Data-plane-processor IP quadruples data bandwidth, doubles instruction size to 128 bits
by Mike Demler -- EDN Europe, 12 May 2011
Tensilica’s new Xtensa LX4 DPU (dataplane processor) for SOCs (systems on chips) has four times more local data-memory bandwidth than the previous-generation LX3 DPU. The LX4 supports as many as two 512-bit load/store operations per cycle and doubles VLIW (very-long-instruction-word) instruction width from 64 bits to 128 bits for increased parallel processing. By applying the cache-memory-prefetch feature in the LX4, you can increase performance in systems with long off-chip latency by fetching data from system memory before its use. Tensilica has applied the capabilities of the LX4 DPU in the recently introduced ConnX BBE (baseboard engine) 64 DSP for LT E (long-term-evolution) Advanced communications (see “High-performance DSP-IP cores are ready for LTE-Advanced,” EDN, March 3, 2011, pg 12).

With the Xtensa LX4 DPU, you can create wide SIMD (single-instruction/multiple-data) DSPs that send more data per clock cycle to MAC (multiply/accumulate) units.
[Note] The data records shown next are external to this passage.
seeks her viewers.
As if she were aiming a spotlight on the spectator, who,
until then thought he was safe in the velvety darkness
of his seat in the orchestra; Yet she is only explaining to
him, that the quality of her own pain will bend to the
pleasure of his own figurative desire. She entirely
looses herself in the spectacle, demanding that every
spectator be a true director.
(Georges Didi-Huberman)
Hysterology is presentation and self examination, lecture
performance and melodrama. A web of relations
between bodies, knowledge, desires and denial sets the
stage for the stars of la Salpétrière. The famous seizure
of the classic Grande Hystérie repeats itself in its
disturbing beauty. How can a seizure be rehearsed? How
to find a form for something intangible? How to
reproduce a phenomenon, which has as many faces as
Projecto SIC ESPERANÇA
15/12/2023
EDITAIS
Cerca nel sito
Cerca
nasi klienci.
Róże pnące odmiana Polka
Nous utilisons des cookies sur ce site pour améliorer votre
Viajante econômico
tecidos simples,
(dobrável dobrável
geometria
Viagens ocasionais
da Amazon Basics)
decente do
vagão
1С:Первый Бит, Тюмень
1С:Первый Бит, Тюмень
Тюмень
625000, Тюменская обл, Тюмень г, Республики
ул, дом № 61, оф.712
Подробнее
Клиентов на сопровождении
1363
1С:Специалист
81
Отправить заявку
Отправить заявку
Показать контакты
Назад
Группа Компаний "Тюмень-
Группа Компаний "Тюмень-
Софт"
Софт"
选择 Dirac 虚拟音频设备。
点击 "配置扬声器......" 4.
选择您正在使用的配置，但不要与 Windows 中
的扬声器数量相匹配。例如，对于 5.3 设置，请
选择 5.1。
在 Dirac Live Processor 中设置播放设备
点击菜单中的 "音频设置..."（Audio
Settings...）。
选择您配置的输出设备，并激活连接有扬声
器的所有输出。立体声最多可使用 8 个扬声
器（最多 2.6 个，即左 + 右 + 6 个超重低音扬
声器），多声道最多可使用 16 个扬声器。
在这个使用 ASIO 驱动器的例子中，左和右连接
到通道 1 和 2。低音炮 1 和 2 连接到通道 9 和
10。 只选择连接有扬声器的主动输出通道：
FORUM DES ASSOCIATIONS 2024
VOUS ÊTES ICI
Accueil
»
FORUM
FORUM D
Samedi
You can apply the Xtensa LX4 in applications such as wired and wireless baseband processing, video preprocessing and postprocessing, image-signal processing, and network-packet-processing functions. With Tensilica’s customizable local port and queue interfaces, you can also make connections between Xtensa DPUs and other system blocks in the same manner as with traditional RTL (register-transfer-level)-block interconnections.
The LX4 DPU increases the size of Tensilica’s FLIX (flexible-length-instruction extensions) instructions from 64 to 128 bits, so that you can execute twice as many independent operations per clock cycle. You can intermix FLIX instructions with Tensilica’s shorter Xtensa base instructions to achieve smaller code size than that of other VLIW DSPs. Tensilica’s Xtensa C/C++ compiler automatically extracts parallelism from source code and bundles multiple operations into single FLIX instructions.
The DPU also comes with the company’s Vectorization Assistant tool, which offers suggestions to developers on how to improve compiler vectorization of their C code when running on SIMD DSPs. The tool provides explanations of which operations are preventing further vectorization so that you can improve your C code to take advantage of the DPU’s parallel execution units. The base Xtensa LX4 DPU can achieve speeds greater than 1 GHz. Tensilica manufactures the LX4 in a 45-nm 45GS process technology, and the IP (intellectual property) occupies an area of 0.044 mm2.